I discovered this bug myself recently, although my discovery of it was within the wording of the newer RFC7230, Section 5.4 and related to mod_proxy - see https://issues.apache.org/bugzilla/show_bug.cgi?id=57563

However I think that fixing this in core would be preferable as it fixes the problem for more scenarios. In a way, you can consider the PHP or other scripting back-end to be the 'true' origin server and that httpd passing requests to PHP is acting as a proxy. If this viewpoint is taken, then httpd MUST rewrite the Host: header to match the authority info of any request-target that is in the absolute-form.

As well as trying to fix this in mod_proxy (See the patch in my linked bug report), I also patched it in vhost.c, although I came up with a different implementation to the original poster of this bug. My version, directly assigns the authority component of a request-target that has the absolute-form, using the parsed_uri struct that belongs to the request. I tasked myself to learn gdb and step through the code to debug the behaviour (was fun!) and it seems to work in all cases, including appending the port to the Host: header if it was a part of the request-target.

Thanks,

Tom...
Comment 2 Tom Francis 2015-02-11 03:15:59 UTC
Created attachment 32450 [details]
Alternative fix for protocol.c, includes port number etc

This patch updates the Host: header, only if request-target is in absolute-form and if Host: header has already been set.
Comment 3 Yann Ylavic 2015-02-11 15:13:45 UTC
Created attachment 32455 [details]
Fix on protocol.c and vhost.c

Thanks Regis and Tom for the report and patches.

The case is already handled by ap_update_vhost_from_headers() when "HttpProtocol strict" is configured (though without the URI's :port being appended).

If we were to conform to the RFC by default, which I agree with but like to ear others about the possible compatibily caveats, I think the proposed patch are not complete.

This new (attached) patch avoids the double work in ap_read_request() and ap_update_vhost_from_headers(), and also takes care of IPv6-literal hostnames (which need to be surrounded by square brackets in the Host header).
Comment 4 Yann Ylavic 2015-02-11 16:08:28 UTC
*** Bug 57563 has been marked as a duplicate of this bug. ***
Comment 5 Michael Kaufmann 2015-07-02 15:35:28 UTC
I think that this is an important issue. The patch/bugfix will prevent many attacks.

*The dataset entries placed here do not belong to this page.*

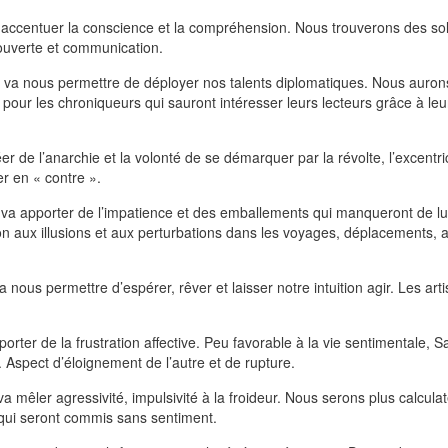
 accentuer la conscience et la compréhension. Nous trouverons des solu
couverte et communication.
t va nous permettre de déployer nos talents diplomatiques. Nous aurons
ur les chroniqueurs qui sauront intéresser leurs lecteurs grâce à leur fi
éer de l’anarchie et la volonté de se démarquer par la révolte, l’excentri
er en « contre ».
 va apporter de l’impatience et des emballements qui manqueront de lu
ion aux illusions et aux perturbations dans les voyages, déplacements,
va nous permettre d’espérer, rêver et laisser notre intuition agir. Les ar
orter de la frustration affective. Peu favorable à la vie sentimentale, S
 Aspect d’éloignement de l’autre et de rupture.
 va mêler agressivité, impulsivité à la froideur. Nous serons plus calc
 qui seront commis sans sentiment.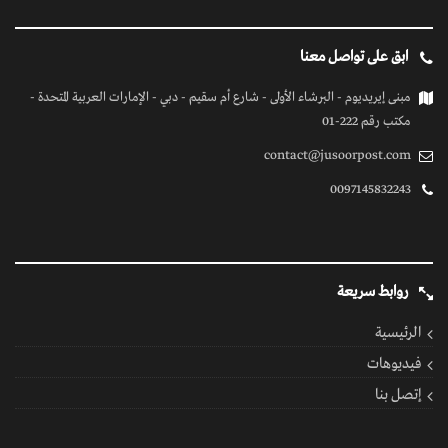
ابق على تواصل معنا
مبنى إيريديوم - البرشاء الأولى - شارع أم سقيم - دبي - الإمارات العربية المتحدة -
مكتب رقم 222-01
contact@jusoorpost.com
0097145832243
روابط سريعة
الرئيسية
فيديوهات
إتصل بنا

The latest patch could be improved: If the request does not have a "Host" header (HTTP 1.0) and if an absolute URI is used, then a "Host" header should be added to the request.
Comment 6 Patryk Szalanski 2016-05-31 09:01:44 UTC
Are there any plans on integrating the patch in the near future? We would like to improve security of our WSGI applications, without the need to implement a middleware to handle the host header.